Experimental parallel functions, intended for internal use now. The goal is to allow 'RAVE' functions to gain the potential benefit from parallel computing, but allow users to control whether to do it.
Usage
with_rave_parallel(expr, .workers = 0)
lapply_jobs(
x,
fun,
...,
.globals = list(),
.workers = 0,
.always = FALSE,
callback = NULL
)
Arguments
- expr
expression to evaluate with parallel workers
- .workers
number of workers: note the actual numbers may differ, depending on the options and number of input elements
- x
a list, vector, array of R objects
- fun
function to apply to each element of
x
- ...
additional arguments to be passed to
fun
- .globals
global variables to be serialized
- .always
whether always use workers, only considered when number of workers is one; default is false, then run jobs in the main process when only one worker is required
- callback
callback function, input is each element of
x
and should return a string, for progress bar- workers
number of workers
Details
By default, lapply_jobs
is almost identical to lapply
.
It only runs in parallel when running inside of with_rave_parallel
.
The hard max-limit number of workers are determined by the 'RAVE' option
raveio_getopt('max_worker')
. Users can lower this number for
memory-intensive tasks manually, via argument .workers
.
The actual number of workers might be less than the requested ones, this
is often a result of sort input x
. If the number of input iterations
has fewer than the max worker size, then the number of workers automatically
shrinks to the length of input list. All workers will be a child process
running separate from the main session, except for when only one worker
is needed and .always=FALSE
: the only task will be executed in the
main session.
Each worker session will run a completely isolated new process. There is
a ramp-up serialization that is needed for global objects (objects that
are defined elsewhere or outside of the function). Please make sure
the global objects are specified explicitly in .globals
, a named list.
Unlike future
package, users must specify the global objects.
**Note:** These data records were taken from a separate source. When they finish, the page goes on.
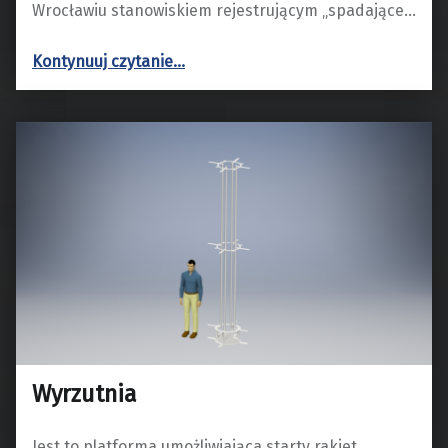
Wrocławiu stanowiskiem rejestrującym „spadające…
“Stacja obserwacyjna PFN”
Kontynuuj czytanie
…
Wyrzutnia
Jest to platforma umożliwiająca starty rakiet.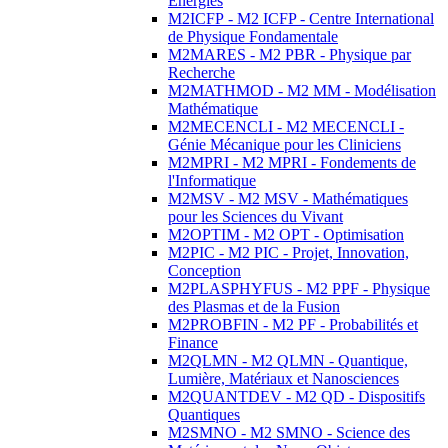
Energies
M2ICFP - M2 ICFP - Centre International
de Physique Fondamentale
M2MARES - M2 PBR - Physique par
Recherche
M2MATHMOD - M2 MM - Modélisation
Mathématique
M2MECENCLI - M2 MECENCLI -
Génie Mécanique pour les Cliniciens
M2MPRI - M2 MPRI - Fondements de
l'Informatique
M2MSV - M2 MSV - Mathématiques
pour les Sciences du Vivant
M2OPTIM - M2 OPT - Optimisation
M2PIC - M2 PIC - Projet, Innovation,
Conception
M2PLASPHYFUS - M2 PPF - Physique
des Plasmas et de la Fusion
M2PROBFIN - M2 PF - Probabilités et
Finance
M2QLMN - M2 QLMN - Quantique,
Lumière, Matériaux et Nanosciences
M2QUANTDEV - M2 QD - Dispositifs
Quantiques
M2SMNO - M2 SMNO - Science des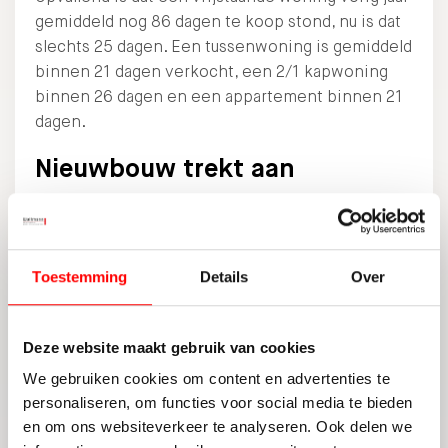
gemiddeld nog 86 dagen te koop stond, nu is dat
slechts 25 dagen. Een tussenwoning is gemiddeld
binnen 21 dagen verkocht, een 2/1 kapwoning
binnen 26 dagen en een appartement binnen 21
dagen.
Nieuwbouw trekt aan
De hoge verkoopdynamiek op de
nieuwbouwmarkt blijft aanhouden. NVM-
makelaars verkochten in het tweede kwartaal van
Toestemming
Details
Over
2024 ruim 7.300 nieuwbouwwoningen,
vergelijkbaar met het eerste kwartaal. De vraag
naar nieuwbouw neemt toe door de schaarste en
Deze website maakt gebruik van cookies
hoge prijzen in de bestaande bouw. In de eerste
We gebruiken cookies om content en advertenties te
helft van 2024 zijn al 14.700 nieuwbouwwoningen
personaliseren, om functies voor social media te bieden
verkocht, een flinke stijging vergeleken met
en om ons websiteverkeer te analyseren. Ook delen we
7.700 in 2023 en 11.000 in 2022.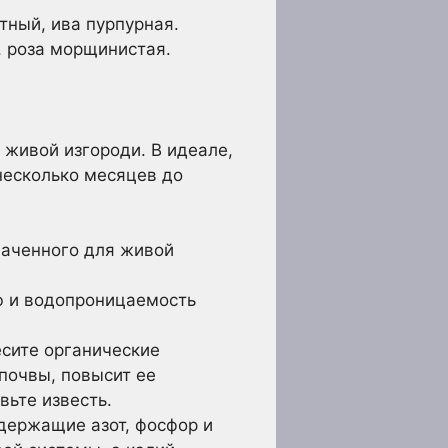
тный, ива пурпурная.
, роза морщинистая.
 живой изгороди. В идеале,
 несколько месяцев до
наченного для живой
ю и водопроницаемость
есите органические
 почвы, повысит ее
вьте известь.
держащие азот, фосфор и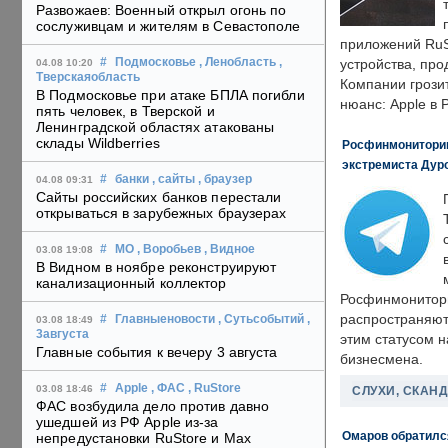
Развожаев: Военный открыл огонь по
сослуживцам и жителям в Севастополе
приложений RuS
#
Подмосковье
, Ленобласть
,
устройства, пр
04.08 10:20
Тверскаяобласть
Компании грозит
В Подмосковье при атаке БПЛА погибли
нюанс: Apple в 
пять человек, в Тверской и
Ленинградской областях атакованы
склады Wildberries
Росфинмониторинг
экстремиста Дуро
#
банки
, сайты
, браузер
04.08 09:31
Сайты российских банков перестали
открываться в зарубежных браузерах
#
МО
, Воробьев
, Видное
03.08 19:08
В Видном в ноябре реконструируют
канализационный коллектор
Росфинмонитори
распространяютс
#
Главныеновости
, Сутьсобытий
,
03.08 18:49
3августа
этим статусом 
Главные события к вечеру 3 августа
бизнесмена.
#
Apple
, ФАС
, RuStore
03.08 18:46
СЛУХИ, СКАН
ФАС возбудила дело против давно
ушедшей из РФ Apple из-за
Омаров обратилс
непредустановки RuStore и Max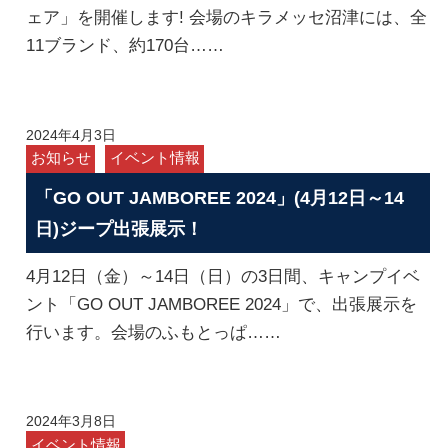
ェア」を開催します! 会場のキラメッセ沼津には、全
11ブランド、約170台……
2024年4月3日
お知らせ
イベント情報
「GO OUT JAMBOREE 2024」(4月12日～14
日)ジープ出張展示！
4月12日（金）～14日（日）の3日間、キャンプイベ
ント「GO OUT JAMBOREE 2024」で、出張展示を
行います。会場のふもとっぱ……
2024年3月8日
イベント情報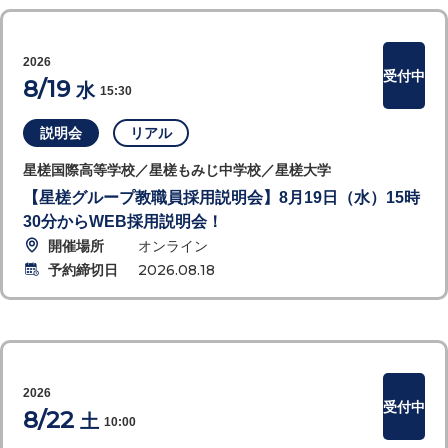
2026
受付中
8/19
水
15:30
説明会
リアル
星槎国際高等学校／星槎もみじ中学校／星槎大学
【星槎グループ教職員採用説明会】8月19日（水）15時
30分からWEB採用説明会！
開催場所
オンライン
予約締切日
2026.08.18
2026
受付中
8/22
土
10:00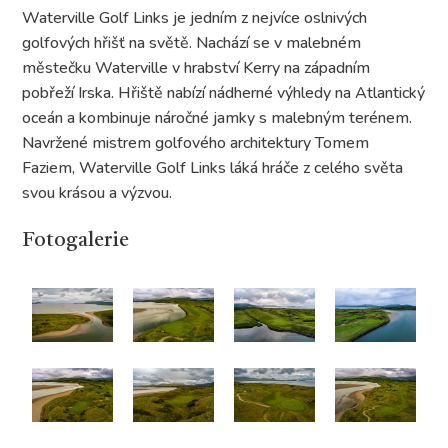
Waterville Golf Links je jedním z nejvíce oslnivých
golfových hřišť na světě. Nachází se v malebném
městečku Waterville v hrabství Kerry na západním
pobřeží Irska. Hřiště nabízí nádherné výhledy na Atlantický
oceán a kombinuje náročné jamky s malebným terénem.
Navržené mistrem golfového architektury Tomem
Faziem, Waterville Golf Links láká hráče z celého světa
svou krásou a výzvou.
Fotogalerie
The global objects might be large to serialize. Please optimize the code
to avoid serializing big objects, especially environments or functions.
All objects inheriting RAVESerializable
class with
@marshal
and @unmarshal
methods implemented correctly will
be serialized with reference hook rave_serialize_refhook
, making
them extremely efficient.
Examples
# Run without `with_rave_parallel`
res <- lapply_jobs(1:5, function(x, ...) {
c(child = Sys.getpid(), ...)
}, main = Sys.getpid())
simplify2array(res)
#> [,1] [,2] [,3] [,4] [,5]
#> child 7858 7858 7858 7858 7858
#> main 7858 7858 7858 7858 7858
# Comparison
f <- function(n = 5, workers = 0) {
system.time({
ravepipeline::lapply_jobs(seq_len(n), function(x, ...) {
Sys.sleep(1)
c(child = Sys.getpid(), ...)
}, main = Sys.getpid(), .workers = workers, callback = I)
})
}
if (FALSE) { # \dontrun{
# Without parallel
f()
#> user system elapsed
#> 0.022 0.019 5.010
# with parallel
with_rave_parallel({
f()
})
#> user system elapsed
#> 0.729 0.190 1.460
} # }